Fig. 7.Practice of spinal cord segments, vertebral roots

Cervical radiculopathy

The prolapse of the modified intervertebral disk in the cervical sector of the steam area relative to the pair of normally located vertebrae can lead to the nerve compression at its exit from the opening. Other reasons for compression are spondylise and much less often - tumors.

The clinical manifestations of such a lesion are pain in the neck, irradiating hand, usually in the innervation zone of the corresponding Miotoma, less often - dermatoma. The weakness of the muscles innervated from the corresponding spinal cord segment, the loss of tendon reflexes and the sensitivity disturbance in the respective dermatomas are possible.

In most patients with diseases of intervertebral discs, an improvement in the conservative treatment occurs as a result of conservative treatment. Non-steroidal anti-inflammatory agents and muscle relaxants are used, a separate patient shows the wearing collar and the implementation of the recommendations of the physiotherapist to relieve pain. Few patients showed the conduct of MRI in order to determine the feasibility of operational intervention. Operations on the expansion of the outlet or removing the hernia of the intervertebral disk are more effective in the presence of neurological deficit and functional constraints than exclusively to relieve pain syndrome.

In some cases, the protrusion of the intervertebral disk or the change arising as complication of spondyleasis can simultaneously bring the spinal root and the spinal cord directly ( mieloradiculopathy). If the compression is observed at the level of closure of tendon reflexes of the upper limb, the valuable diagnostic criterion of the lesion level is to identify inversion of reflexes. For example, in the absence of a reflex patient with a biceps, a biceps tendon percussion causes a finger bending (inverted reflex from the biceps), which can be represented as follows:

This implies the presence of a lesion at the C5 level, which causes the interruption of the reflex arc from the biceps, but due to the fact that the spinal cord is also involved in the pathological process, the instrumental inhibition of the reflex arc disappears and the bending reflex of the finger of the brush is appeared, the arc of which is closed at the C8 segment level.

Ponytail

The spinal cord ends with a cone (Conus Medullaris) at the level of the bottom limit of the vertebra L1. Next, lumbar and sacral flares follow inside the spinal channel, before reaching the outlet and form a horse tail. The pathological processes in the art, for example - tumors, usually lead to simultaneous multiple asymmetric damage to the roots, which is manifested by impaired functions of peripheral motioneerone and loss of sensitivity. Often there is also a violation of the bladder functions, manifested by chronic urination delay with urinary incontinence during its overflow and the infections of the urethra. Similar symptoms develop when damaged the lower spinal cord department ( "Cones defeat"), the clinical feature of such a lesion is the simultaneous presence of signs of lesion of central and peripheral motionones. Thus, the patient may have no reflexes in combination with bilateral suspending pathological stop reflexes.
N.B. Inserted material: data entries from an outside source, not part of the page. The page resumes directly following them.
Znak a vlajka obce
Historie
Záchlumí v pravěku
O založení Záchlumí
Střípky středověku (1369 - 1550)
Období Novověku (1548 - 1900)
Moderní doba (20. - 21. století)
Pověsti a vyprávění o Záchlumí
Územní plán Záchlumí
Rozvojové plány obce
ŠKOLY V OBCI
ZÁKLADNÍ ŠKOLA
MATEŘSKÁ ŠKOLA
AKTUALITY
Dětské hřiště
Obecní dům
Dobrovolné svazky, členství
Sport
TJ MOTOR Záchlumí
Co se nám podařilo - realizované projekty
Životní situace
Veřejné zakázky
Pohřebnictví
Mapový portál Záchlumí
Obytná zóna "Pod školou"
Intermittent chromoty horse-tail

Clinical syndrome occurring in the circulation disorders of a horse-tail due to the narrowing of the lumbal spinal canal with the degenerative spine damage. It is characterized by transient neurological symptoms in the form of pains in buttocks and thighs, motor and sensitive disorders in the lower limbs, which occur during the load and disappear alone, usually in a position with a bent back (in this situation, the surveillance of the spinal channel increases). The main direction of the differential diagnosis is to eliminate the true moving chromium, due to the ischemia of the muscles of the towers in case of insufficiency of peripheral blood circulation. From the spinal lesion, this condition is distinguished by the absence of sensorotor disorders, as well as the regression time of symptoms at rest (1-2 minutes with peripheral vascular failure, 5-15 minutes with a mixed chromotype of horse-tail). Decompression Laminectomy leads to an improvement in the condition during the stenosis of the lumbar channel, while the preliminary conduct of MRI or CT is mandatory.
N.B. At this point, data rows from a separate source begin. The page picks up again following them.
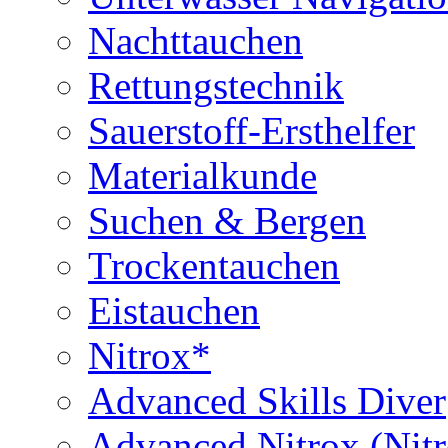
Nachttauchen
Rettungstechnik
Sauerstoff-Ersthelfer
Materialkunde
Suchen & Bergen
Trockentauchen
Eistauchen
Nitrox*
Advanced Skills Diver
Advanced Nitrox (Nit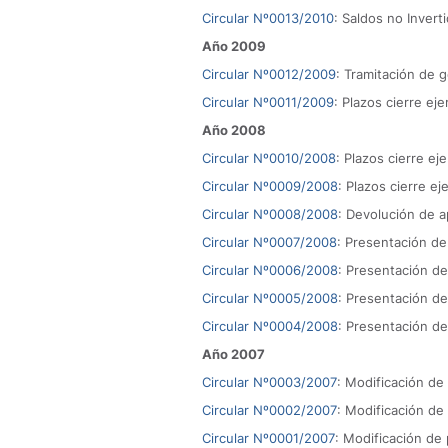
Circular Nº0013/2010
: Saldos no Invert
Año 2009
Circular Nº0012/2009
: Tramitación de 
Circular Nº0011/2009
: Plazos cierre eje
Año 2008
Circular Nº0010/2008
: Plazos cierre ej
Circular Nº0009/2008
: Plazos cierre ej
Circular Nº0008/2008
: Devolución de ap
Circular Nº0007/2008
: Presentación de
Circular Nº0006/2008
: Presentación de
Circular Nº0005/2008
: Presentación de
Circular Nº0004/2008
: Presentación de
Año 2007
Circular Nº0003/2007
: Modificación de
Circular Nº0002/2007
: Modificación de
Circular Nº0001/2007
: Modificación de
PROLAPS Lumbar Intervertebral Disc

The prolapse of the altered intervertebral disc in the lumbar department usually leads to the compression of the roots, which are sent laterally to the intervertebral opening, the underlying roots are affected. So, the spine S1 may be composed of the hernia of the L5 / S1 disk. Characteristic manifestations - pain at the bottom of the back, propagating on the back surface of the leg from the buttock to the ankle ( sciatica), Paralysis and weakness of calbal and cambal muscles (most clearly noticeable when the patient is worth), loss of sensitivity in the S1 innervation zone and reduced Achilles Reflex. With the damage to the root L5 caused by the prolapse of the L4 / L5 disk, the pain spreads along the sedined nerve and is accompanied by the weakness of the extensors of the foot, in particular, the passage of the outer long extensor of the foot of the foot and the sensitivity disorders in the innervation zone of the Dermatoma L5. The passive tension of the lower lumbar sacral roots (lifting the disintegrated feet in the patient lying on the back) is limited due to the pain and muscle tension arising from this. The pain and tension of the muscles are enhanced with the ankle dorziflexia when the leg raised and dismissed in the knee joint. A similar feature of the lesion of the upper lumbar roots is a sample to straighten the hip, in which the pain and muscular stress limit the passive straightening of the thigh in a patient located in a bending position or heating.

Treatment of the patient with Ishias at the initial stage is conservative and implies bed regime with subsequent gradual mobilization. The introduction of anesthetics and corticosteroids to the surface of the root (under the control of CT) can also contribute to improving the state. Resistant neurological symptoms of compression of the root may be an indication for surgical intervention, such as decompression laminypes and discominations, is required to pre-establish a lesion level based on MRI data or CT (Fig. 8).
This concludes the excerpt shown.